[Extracted page text data]
----------

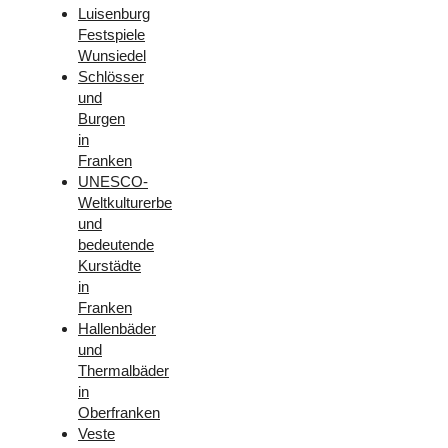
Luisenburg
Festspiele
Wunsiedel
Schlösser
und
Burgen
in
Franken
UNESCO-
Weltkulturerbe
und
bedeutende
Kurstädte
in
Franken
Hallenbäder
und
Thermalbäder
in
Oberfranken
Veste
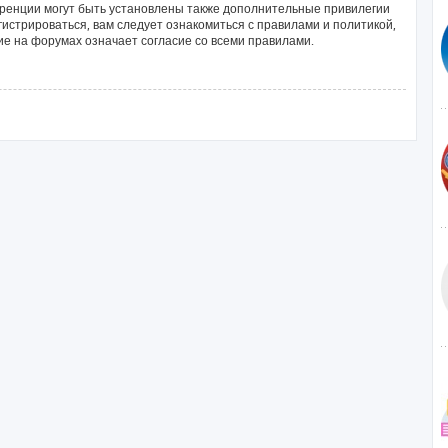
ренции могут быть установлены также дополнительные привилегии
истрироваться, вам следует ознакомиться с правилами и политикой,
е на форумах означает согласие со всеми правилами.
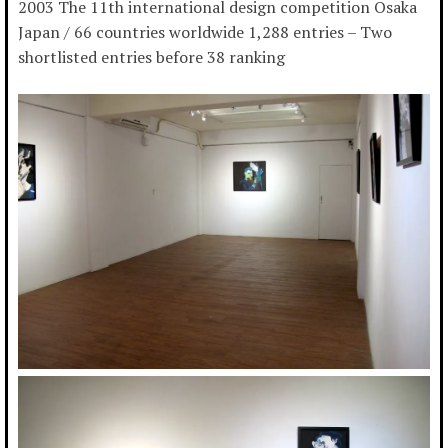
2003 The 11th international design competition Osaka
Japan / 66 countries worldwide 1,288 entries – Two
shortlisted entries before 38 ranking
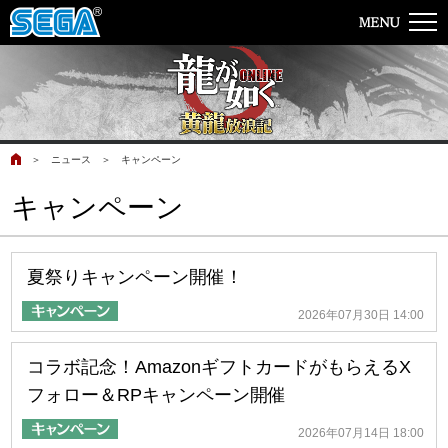
＞
ニュース
＞
キャンペーン
キャンペーン
夏祭りキャンペーン開催！
2026年07月30日 14:00
コラボ記念！AmazonギフトカードがもらえるX
フォロー＆RPキャンペーン開催
2026年07月14日 18:00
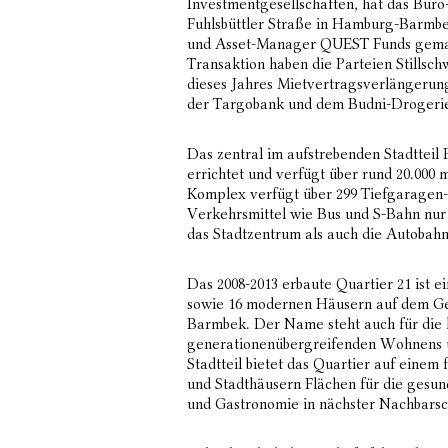
Investmentgesellschaften, hat das Büro-
Fuhlsbüttler Straße in Hamburg-Barmbe
und Asset-Manager QUEST Funds gemanag
Transaktion haben die Parteien Stillsc
dieses Jahres Mietvertragsverlängerung
der Targobank und dem Budni-Drogerie
Das zentral im aufstrebenden Stadttei
errichtet und verfügt über rund 20.000
Komplex verfügt über 299 Tiefgaragen- 
Verkehrsmittel wie Bus und S-Bahn nur
das Stadtzentrum als auch die Autobahn
Das 2008-2013 erbaute Quartier 21 ist 
sowie 16 modernen Häusern auf dem G
Barmbek. Der Name steht auch für die h
generationenübergreifenden Wohnens u
Stadtteil bietet das Quartier auf eine
und Stadthäusern Flächen für die gesu
und Gastronomie in nächster Nachbarsc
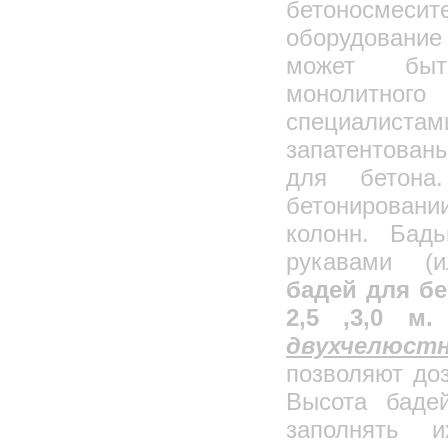
бетоносмес
оборудование
может быт
монолитного
специалис
запатентованы
для бетона
бетонирован
колонн. Бадь
рукавами (и
бадей для бето
2,5 ,3,0 м.
двухчелюст
позволяют до
Высота баде
заполнять и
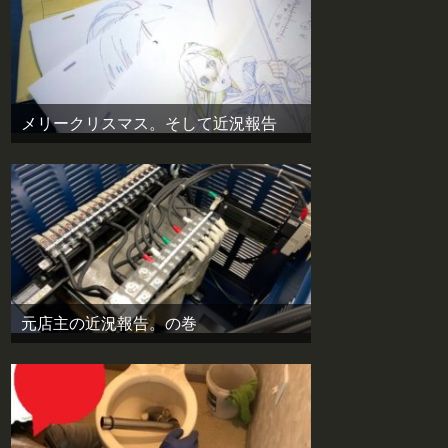
メリークリスマス。そして近況報告
元店主の近況報告。の巻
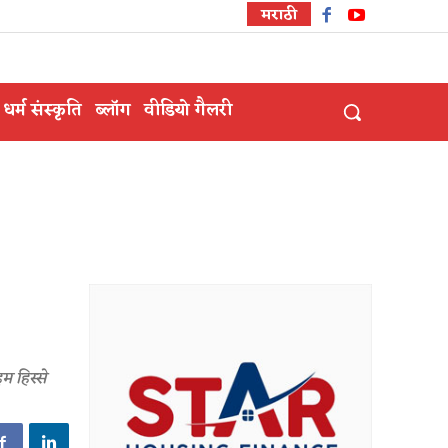
मराठी
धर्म संस्कृति
ब्लॉग
वीडियो गैलरी
म हिस्से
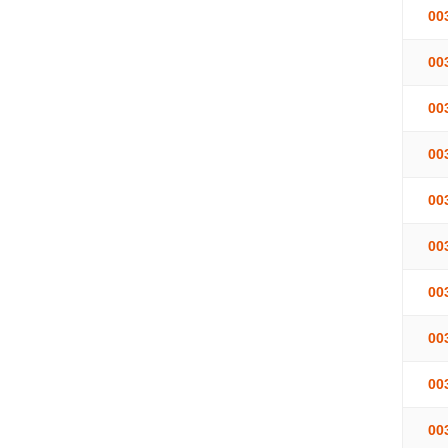
00
00
00
00
00
00
00
00
00
00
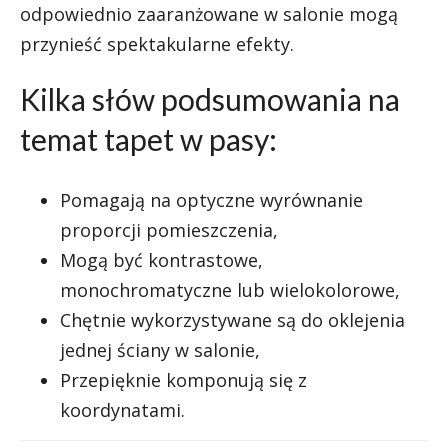
odpowiednio zaaranżowane w salonie mogą
przynieść spektakularne efekty.
Kilka słów podsumowania na
temat tapet w pasy:
Pomagają na optyczne wyrównanie
proporcji pomieszczenia,
Mogą być kontrastowe,
monochromatyczne lub wielokolorowe,
Chętnie wykorzystywane są do oklejenia
jednej ściany w salonie,
Przepięknie komponują się z
koordynatami.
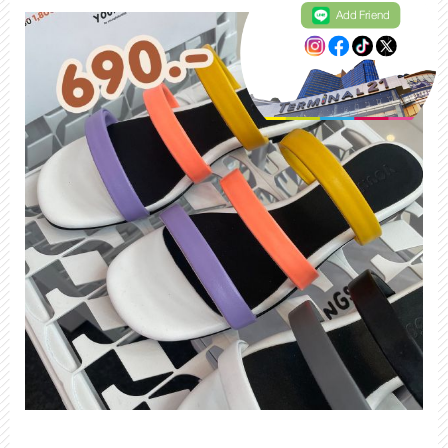
Add Friend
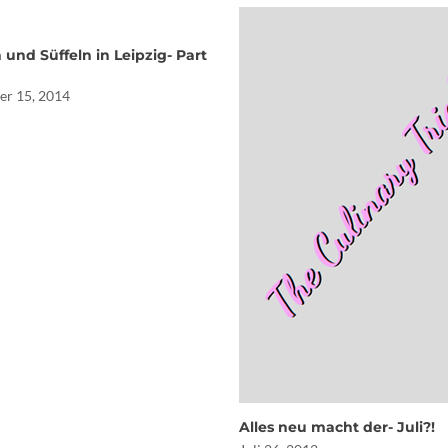
 und Süffeln in Leipzig- Part
er 15, 2014
Alles neu macht der- Juli?!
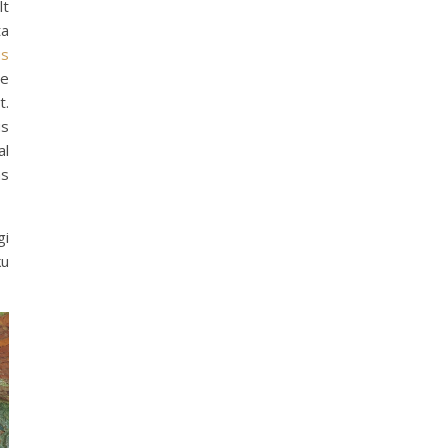
lt
ta
us
se
t.
us
al
as
gi
ku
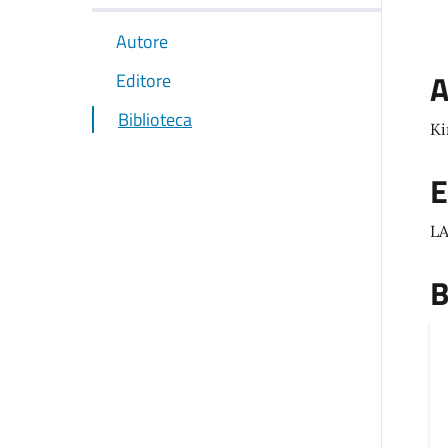
Autore
A
Editore
Biblioteca
Ki
E
L
B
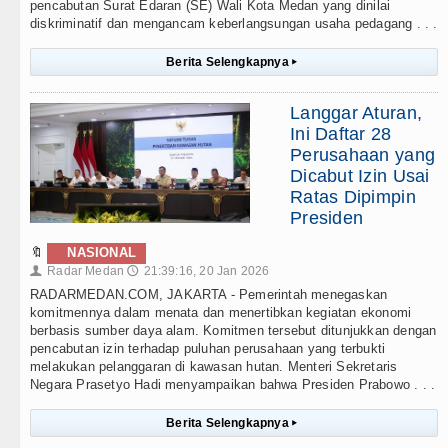
pencabutan Surat Edaran (SE) Wali Kota Medan yang dinilai
diskriminatif dan mengancam keberlangsungan usaha pedagang . . .
Berita Selengkapnya
▸
Langgar Aturan,
Ini Daftar 28
Perusahaan yang
Dicabut Izin Usai
Ratas Dipimpin
Presiden
🔖
NASIONAL
Radar Medan
21:39:16, 20 Jan 2026
👤
🕔
RADARMEDAN.COM, JAKARTA - Pemerintah menegaskan
komitmennya dalam menata dan menertibkan kegiatan ekonomi
berbasis sumber daya alam. Komitmen tersebut ditunjukkan dengan
pencabutan izin terhadap puluhan perusahaan yang terbukti
melakukan pelanggaran di kawasan hutan. Menteri Sekretaris
Negara Prasetyo Hadi menyampaikan bahwa Presiden Prabowo . . .
Berita Selengkapnya
▸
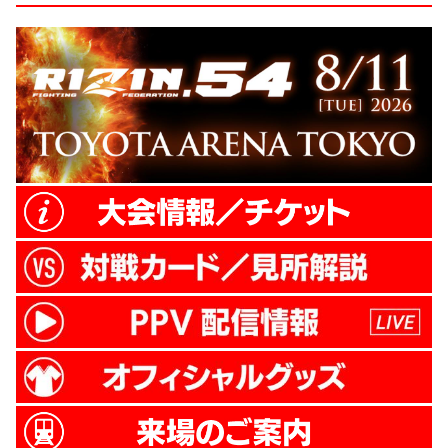
を決めました。弟（山本”KID”徳郁）は総合
で出るのにはじめは心配していました。い
まは弟にコーチをしてもらい、息子(山本ア
ーセン)とはチームメイトとして一緒に頑張
っている。山本ファミリー家族一丸と...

----------

■ Exercise details:
Return all of the records above exactly as written. Omit each picture.

■ Output of the exercise:
Luisenburg
Festspiele
Wunsiedel
Schlösser
und
Burgen
in
Franken
UNESCO-
Weltkulturerbe
und
bedeutende
Kurstädte
in
Franken
Hallenbäder
und
Thermalbäder
in
Oberfranken
Veste
ренции могут быть установлены также дополнительные привилегии
истрироваться, вам следует ознакомиться с правилами и политикой,
е на форумах означает согласие со всеми правилами.
2003 The 11th international design competition Osaka
Japan / 66 countries worldwide 1,288 entries – Two
shortlisted entries before 38 ranking
＞
ニュース
＞
キャンペーン
キャンペーン
夏祭りキャンペーン開催！
2026年07月30日 14:00
コラボ記念！AmazonギフトカードがもらえるX
フォロー＆RPキャンペーン開催
2026年07月14日 18:00
Investmentgesellschaften, hat das Büro-
Fuhlsbüttler Straße in Hamburg-Barmbe
und Asset-Manager QUEST Funds gemanag
Transaktion haben die Parteien Stillsc
dieses Jahres Mietvertragsverlängerung
der Targobank und dem Budni-Drogerie
Das zentral im aufstrebenden Stadttei
errichtet und verfügt über rund 20.000
Komplex verfügt über 299 Tiefgaragen- 
Verkehrsmittel wie Bus und S-Bahn nur
das Stadtzentrum als auch die Autobahn
Das 2008-2013 erbaute Quartier 21 ist 
sowie 16 modernen Häusern auf dem G
Barmbek. Der Name steht auch für die h
generationenübergreifenden Wohnens u
Stadtteil bietet das Quartier auf eine
und Stadthäusern Flächen für die gesu
und Gastronomie in nächster Nachbarsc
бетоносмес
оборудование
может быт
монолитного
специалис
запатентованы
для бетона
бетонирован
колонн. Бадь
рукавами (и
бадей для бето
2,5 ,3,0 м.
двухчелюст
позволяют до
Высота баде
заполнять и
メリークリスマス。そして近況報告
元店主の近況報告。の巻
मराठी
धर्म संस्कृति
ब्लॉग
वीडियो गैलरी
म हिस्से
00
00
00
00
00
00
00
00
00
00
odpowiednio zaaranżowane w salonie mogą
przynieść spektakularne efekty.
Kilka słów podsumowania na
temat tapet w pasy:
Pomagają na optyczne wyrównanie
proporcji pomieszczenia,
Mogą być kontrastowe,
monochromatyczne lub wielokolorowe,
Chętnie wykorzystywane są do oklejenia
jednej ściany w salonie,
Przepięknie komponują się z
koordynatami.
Add Friend
 und Süffeln in Leipzig- Part
er 15, 2014
Alles neu macht der- Juli?!
lt
ta
us
se
t.
us
al
as
gi
ku
Autore
A
Editore
Biblioteca
Ki
E
L
B
pencabutan Surat Edaran (SE) Wali Kota Medan yang dinilai
diskriminatif dan mengancam keberlangsungan usaha pedagang . . .
Berita Selengkapnya
▸
Langgar Aturan,
Ini Daftar 28
Perusahaan yang
Dicabut Izin Usai
Ratas Dipimpin
Presiden
🔖
NASIONAL
Radar Medan
21:39:16, 20 Jan 2026
👤
🕔
RADARMEDAN.COM, JAKARTA - Pemerintah menegaskan
komitmennya dalam menata dan menertibkan kegiatan ekonomi
berbasis sumber daya alam. Komitmen tersebut ditunjukkan dengan
pencabutan izin terhadap puluhan perusahaan yang terbukti
melakukan pelanggaran di kawasan hutan. Menteri Sekretaris
Negara Prasetyo Hadi menyampaikan bahwa Presiden Prabowo . . .
Berita Selengkapnya
▸
を決めました。弟（山本”KID”徳郁）は総合
で出るのにはじめは心配していました。い
まは弟にコーチをしてもらい、息子(山本ア
ーセン)とはチームメイトとして一緒に頑張
っている。山本ファミリー家族一丸と...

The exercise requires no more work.